A copy of Mr. Koonin’s financial disclosure was obtained by The Washington Times.
The government filings give additional insight into compensation practices at the oil company, which are coming under sharp scrutiny in Congress following the oil spill. Unlike a handful of other top executives, Mr. Koonin’s pay package and corporate perks were not required to be disclosed in regulatory filings and only became a matter of public record because he joined the federal government.

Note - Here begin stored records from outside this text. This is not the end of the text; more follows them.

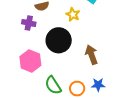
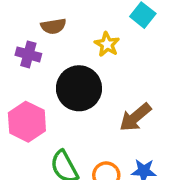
brown arrow: (91, 55) -> (135, 117), turned -114

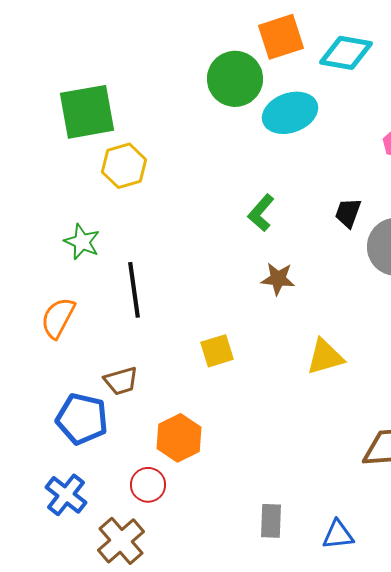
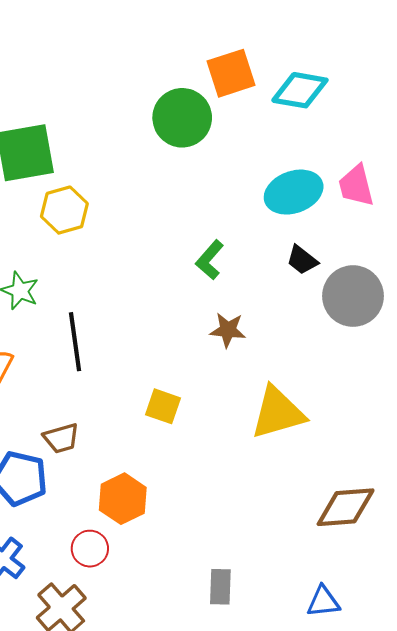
cyan ellipse: (290, 113) -> (294, 192), moved
black trapezoid: (348, 213) -> (302, 260), turned -72
yellow square: (217, 351) -> (163, 406), turned 36
yellow triangle: (325, 357) -> (278, 413), size x1.4
blue triangle: (338, 535) -> (323, 602), moved

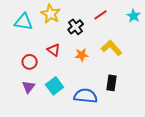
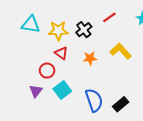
yellow star: (51, 14) -> (58, 31), moved, turned -30
red circle: (30, 62) -> (47, 71), moved
black rectangle: (112, 83) -> (121, 104), moved, turned 42
blue semicircle: (86, 96) -> (94, 100), turned 65

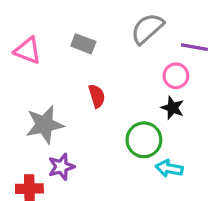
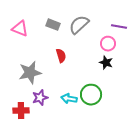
gray semicircle: (147, 29) -> (79, 25), moved
green circle: (144, 140) -> (91, 95), moved
cyan arrow: (169, 168) -> (69, 99), moved

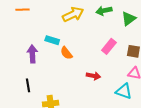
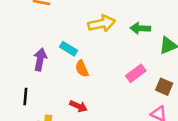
red arrow: (93, 76) -> (78, 106), moved

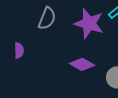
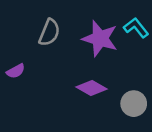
purple semicircle: (19, 50) -> (16, 71), turned 63

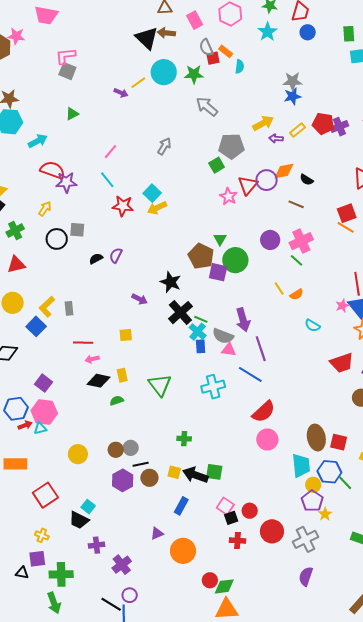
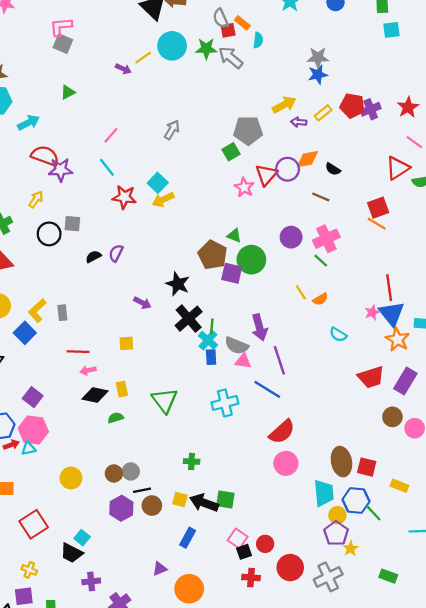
gray arrow: (207, 107) -> (231, 58), moved
green triangle: (220, 239) -> (234, 236), turned -40
green line: (201, 319) -> (212, 326), turned 72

When Mr. Obama nominated Mr. Koonin to the energy post last year, the White House highlighted Mr. Koonin’s work for BP “guiding the company’s long-range technology strategy, particularly in alternative and renewable energy sources.” And his official Department of Energy biography notes that, among other duties, Mr. Koonin provided “technical advice to senior executives” while at BP.
Energy officials say Mr. Koonin’s recusal from taking part in the department’s oil-spill efforts hasn’t affected their response: “The department has had a team of more than 200 scientists, engineers and other experts from our national labs working to assist the efforts to stop the oil spill,” Energy Department spokeswoman Stephanie Mueller said.
“The secretary [Steven Chu] has high regard for the undersecretarys scientific expertise, but has had no shortage of expert input over the past several weeks. He fully supports the government ethics rules and expects every department employee to abide by them,” she added.
Lawrence M. Cathles III, a professor of earth and atmospheric sciences at Cornell University, who has served on several committees of the National Research Council, said he wasn’t sure Mr. Koonin should be barred from working on the oil-spill crisis.
“Who but someone from the industry really knows what’s going on?” he said. “If he says it upfront and everyone knows about [his work at BP], he could offer opinions, and people would just have to factor in whether he’s defending the company,” Mr. Cathles said.
The government ethics form also states that Mr. Koonin planned to forfeit unvested BP shares prior to joining the government, adding that the tax-preparation arrangement was pursuant to BP company policy.
Energy officials also said Mr. Koonin lived and worked in London while at BP, and so as a U.S. citizen, his tax filings were unusually complicated, with BP paying the tax differential between U.S. tax rates and the higher United Kingdom tax rates.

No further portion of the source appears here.